Figure 2. Histopathological characterization of tumors from pSECC infected animals

(a) Combined quantitation of tumor burden (total tumor area/total lung area) in both K and KP animals 10 weeks after infection with pSECC lentiviruses expressing: control (empty or sgTom, n=4 K and 7 KP), sgNkx2.1 (n=2 K and 6 KP), sgApc (n=3 K and 6 KP) and sgPten (n=4 K and 3 KP). The asterisks indicate statistical significance obtained from comparing K-sgTarget samples to K-Control samples or KP-sgTarget samples to KP-Control samples using Student’s t-test (two-sided).(b-c) Distribution of tumor grades in K (b) or KP (c) animals 10 weeks after infection with pSECC lentiviruses expressing: control (empty or sgTom, n=4 K and 7 KP), sgNkx2.1 (n=2 K and 6 KP), sgApc (n=3 K and 6 KP) and sgPten (n=4 K and 3 KP). G1: grade 1, G2: grade 2, G3: grade 3, G4: grade 4, MA: mucinous adenocarcinoma. (d) Distribution of Pten IHC staining status in all sgPten-pSECC infected animals (n=9) represented as percent of negative, mixed and positive tumors. (e) Quantitation of average tumor area (μm²) of tumors staining negative, mixed or positive in all sgPten-pSECC infected animals (n=9). Positive tumor = ~100% of the tumor cells stained positive for Pten. Mixed tumor = at least ~30% of tumor cells stained positive for Pten. Negative tumor = <25% of the tumor cells stained positive for Pten. Note: n.s. = not significant, * = p<0.05, ** = p<0.01, *** = p< 0.001 obtained from two-sided Student’s t-test. All error bars denote s.e.m.

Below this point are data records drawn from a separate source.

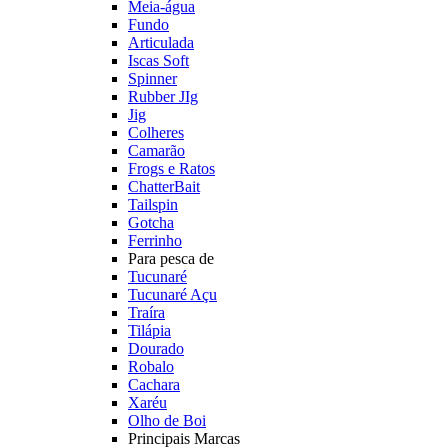
Meia-água
Fundo
Articulada
Iscas Soft
Spinner
Rubber JIg
Jig
Colheres
Camarão
Frogs e Ratos
ChatterBait
Tailspin
Gotcha
Ferrinho
Para pesca de
Tucunaré
Tucunaré Açu
Traíra
Tilápia
Dourado
Robalo
Cachara
Xaréu
Olho de Boi
Principais Marcas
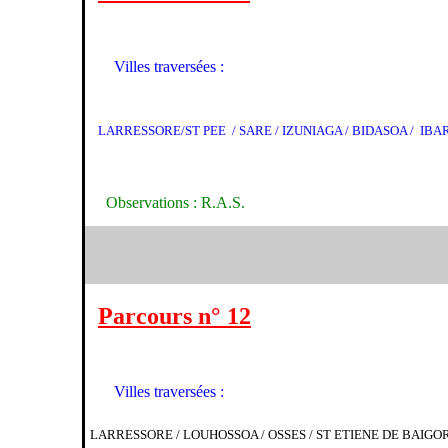
Villes traversées :
LARRESSORE/ST PEE / SARE / IZUNIAGA / BIDASOA / IBA
Observations : R.A.S.
Parcours n° 12
Villes traversées :
LARRESSORE / LOUHOSSOA / OSSES / ST ETIENE DE BAIGO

Figure 3. CRISPR/Cas9 efficiently generates indels in autochthonous tumors

(a–c) Fraction of bases mutated per position in 10bp flanks on either side of the Protospacer Adjacent Motif (PAM) sequence (highlighted in red). Samples were obtained from entire lobes (L) or microdissected tumors (T) from mice 10 weeks after infection with pSECC lentiviruses targeting (a)Nkx2.1, (b)Pten or (c)Apc. P-values denote enrichment of mutation rate in sgTarget-pSECC samples compared to sgTom-pSECC control samples (Wilcoxon rank sum test). Insets depict surveyor assays for each of the targets from either entire lobes (L) or microdissected tumors (T) from mice. Samples obtained from mice infected with sgTom-pSECC were used as controls. (d) Positional enrichment of mutations in sgTarget-pSECC samples compared to sgTom-pSECC control samples based on all mutations considered at a given position (SNPs, indels). Each row represents a different sgRNA Lung (L) or Tumor (T) sample. Each cell represents the row-normalized (z-score) odds ratio estimate of mutational enrichment over an associated control sample (Fisher’s exact test) upstream (+) or downstream (−) of the PAM sequence.